Tuesday, November 29, 2011

The Aragones Route - Sta Celia to Arres

Note: Remember, I did not have my camera
so photos have been borrowed from the internet.
I've tried to give credit when I know the photographer's name.
* * *

13 October 2009

What a beautiful morning!
The little white lambs were still in the pasture below my balcony window,
the sun was shining,
and the pilgrims were up and rustling around.

I got up, got dressed, and packed my mochila. 
I was in a really happy mood, having gotten a great night's sleep!
The earplugs weren't needed last night
because I only had one room mate. 

The French couple, whose names were Michele and Michael,
slept in a room by themselves,
the German boy slept in the men's dorm,
and my only roommate was a young woman who did not snore!

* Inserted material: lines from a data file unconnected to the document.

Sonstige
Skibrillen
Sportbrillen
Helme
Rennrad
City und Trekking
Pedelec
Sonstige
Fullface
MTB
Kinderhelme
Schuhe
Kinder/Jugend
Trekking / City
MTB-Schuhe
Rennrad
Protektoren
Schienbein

I took advantage of the kitchen facilities and made myself a cup of Nescafé.
I've mentioned these packets before,
and they are very handy to carry on the Camino.
You can find them in almost any market
and they taste almost (almost) as good as the real thing. 
Buy Nescafe in convenient tubes in the markets in Spain

I had been told there would be no place open for coffee this morning,
so I sat and enjoyed my coffee as I looked at the map
and decided my next stop would be Arres.

By the time last night I realized the only tienda in town was at the bar,
it was too late to go buy breakfast food,
so I began my walk without eating.
By the time I had walked an hour,
my stomach was complaining and I began to wish for food.
A fig tree?
An apple tree?
A bar where I could get breakfast?

But all I could see ahead was trail,
so I put one foot in front of the other and dreamed of food. 
I remembered a piece of bread and cheese in my pack,
but knew I needed to save that for my lunch.

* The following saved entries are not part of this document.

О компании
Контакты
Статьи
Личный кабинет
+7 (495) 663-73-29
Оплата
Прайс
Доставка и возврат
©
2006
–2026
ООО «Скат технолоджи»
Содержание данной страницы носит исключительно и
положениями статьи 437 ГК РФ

Less than 20 minutes later, I looked down and
there in the center of the trail were two perfect apples!
They were just sitting there, side by side,
as if they had been left just for me! 

I looked all around.
No apple trees to be seen.
Somebody had left these for a hungry pilgrim.
I laughed and picked them up.
I bit into one and it was ice cold, sweet, and crunchy.
Wow!  That is the magic of the Camino again! 

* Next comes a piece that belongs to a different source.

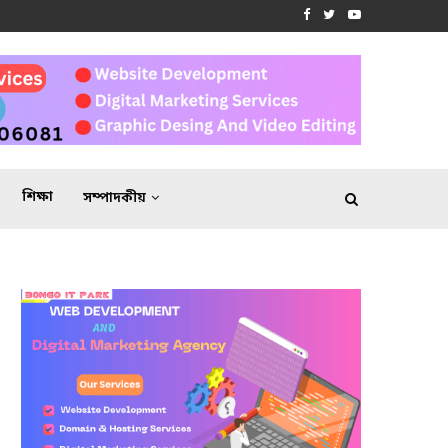
শিক্ষা
সম্পাদকীয়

I ate one apple and saved the second for later.
The terrain was flat and easy
and before I knew it, several hours had passed.
Now I was nearing the Puente de la Reina de Jaca.
Here are some photos of the scenery.


 As you come to the bridge, a road shoots off to the right
if you want to go through this town. 
I decided to bypass it and continue on straight. 
At the crossroads was a picnic area. 
I decided to take advantage of the picnic table and have my lunch.  
I made a cheese sandwich and as I ate, 
I could hear the river rushing past me. 
I began singing, 

"The river is flowing,
flowing and growing,
the river is flowing,
back to the sea..."

Suddenly, out of the bushes came the most beautiful kitten!
He was a grey and brown cat, like a Himalayan.
He was just ethereal!
I couldn't believe this little guy was out here living on his own, he was so young.
There were no houses close by, just a road and forest and a river.
He looked at me with his icy blue eyes and said,
"Meow?"

I laughed and shared my queso with him.
He purred and rubbed up against my legs,
asking to be petted.
I fed him more cheese.
He was very happy, and when I packed up, he began following me.
I hoped he would follow me all the way to the albergue 
so he could be adopted by someone who would care for him, 
but about 20 minutes up the road, 
a car passed and frightened him. 

He scampered back into the forest 
and nothing I could do would bring him out.
I hope he lived.
I suspect he did... 
he had, afterall, survived thus far.

I walked until the I saw a sign and a dirt track. 
This section was a short but rough climb up and around a hillside.
The trail went up and around,
up and around,
up and around.
And then...

Arres by Nomadicvignette

there it was, 
the jewel called Arres!
 
by LMGV
Arres by Holzhammer

Arres Albergue
It looked like something out of a storybook, 
the little stone houses
sitting on the tip-top of a hill.
I kept wondering
where they kept the dragon?

As I arrived at the Arres albergue, 
I was surprised to see Loretta,
my little Italian companion from Jaca. 
She had been there since yesterday. 
Her poor face was wrapped in bandages.
She apparently had done a face-plant on her trek yesterday. 
She had two black eyes, 
a big gash on her head, 
and was still feeling very dizzy.  
It seemed to me her spirit was hurt the most, 
despite the physical injuries, 
and I felt worried for her. 
Would she continue on? 
I asked her.
She had not yet decided.

This Albergue was donativo.
I had no cash left, so 
I got settled in, and went off to find a beer, a snack, and some change. 
There is a hotel here with a bar. 
I had a cerveza con limón and chatted with the bartender.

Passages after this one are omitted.